>>>>

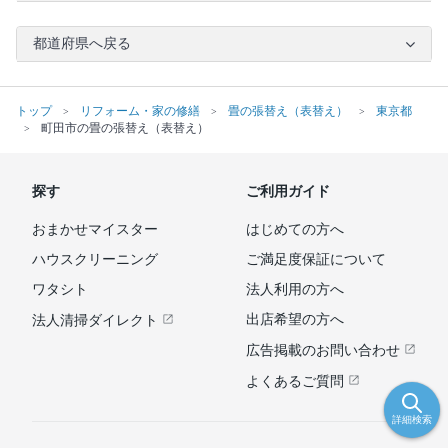
都道府県へ戻る
トップ
リフォーム・家の修繕
畳の張替え（表替え）
東京都
町田市の畳の張替え（表替え）
探す
ご利用ガイド
おまかせマイスター
はじめての方へ
ハウスクリーニング
ご満足度保証について
ワタシト
法人利用の方へ
出店希望の方へ
法人清掃ダイレクト
広告掲載のお問い合わせ
よくあるご質問
詳細検索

<<<<

### How to complete this task
Repeat each entry exactly. Pictures do not belong in the copy.

### Written solution
都道府県へ戻る
トップ
リフォーム・家の修繕
畳の張替え（表替え）
東京都
町田市の畳の張替え（表替え）
探す
ご利用ガイド
おまかせマイスター
はじめての方へ
ハウスクリーニング
ご満足度保証について
ワタシト
法人利用の方へ
出店希望の方へ
法人清掃ダイレクト
広告掲載のお問い合わせ
よくあるご質問
詳細検索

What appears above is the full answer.